Country Codes: to call Israel: +972 / to call the US: +1
SIM cards: If you have an unlocked, GSM smart phone, then an Israeli SIM card will work with your phone. (If you use a SIM card in your mobile phone, the phone is a GSM device; otherwise, if your phone does not require the use of a SIM card, the phone is a CDMA device and you won't be able to use an Israeli service.)
Purchase on arrival: Local SIM cards can be purchased at the airport. Additionally, there are also numerous "telecom" stores in most places, especially in Jerusalem. The SIM cards at the airport are more expensive than elsewhere. However, once the tour begins, you will not have much time on any given day to do that kind of activity. So if having a local data plan right away is critical for you, my suggestion is to get that at the airport.

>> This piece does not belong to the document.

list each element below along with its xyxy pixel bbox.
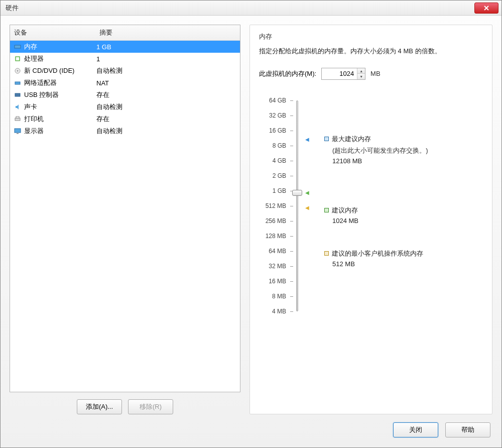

You will find counters selling them once you exit into the arrivals hall. Local companies are Golan, Cellcom, Orange, Pellephone, Rami Levy, and possibly others.
Purchase in advance: If you have enough lead time, you can purchase a SIM card and have it mailed to you in advance through a company called SIMtoISRAEL. While I do not have personal experience with them, they seem to be very reliable and have good customer service. Here is a link to their site: https://www.simtoisrael.com
Their FAQ page is very helpful in understanding how it works: https://www.simtoisrael.com/faq
Urgent Care: Israel has great urgent care clinics called, Terem Clinics, all over. They can take x-rays, give stitches, run blood tests, cast simple breaks, diagnose illnesses, etc. As a foreigner, there is an upfont fee of about $100 plus the costs of any medications/tests/supplies used. They will give you full documentation of your visit complete with Dr.'s notes in English so that you can submit it to your insurance for reimbursement (it that is an option for you).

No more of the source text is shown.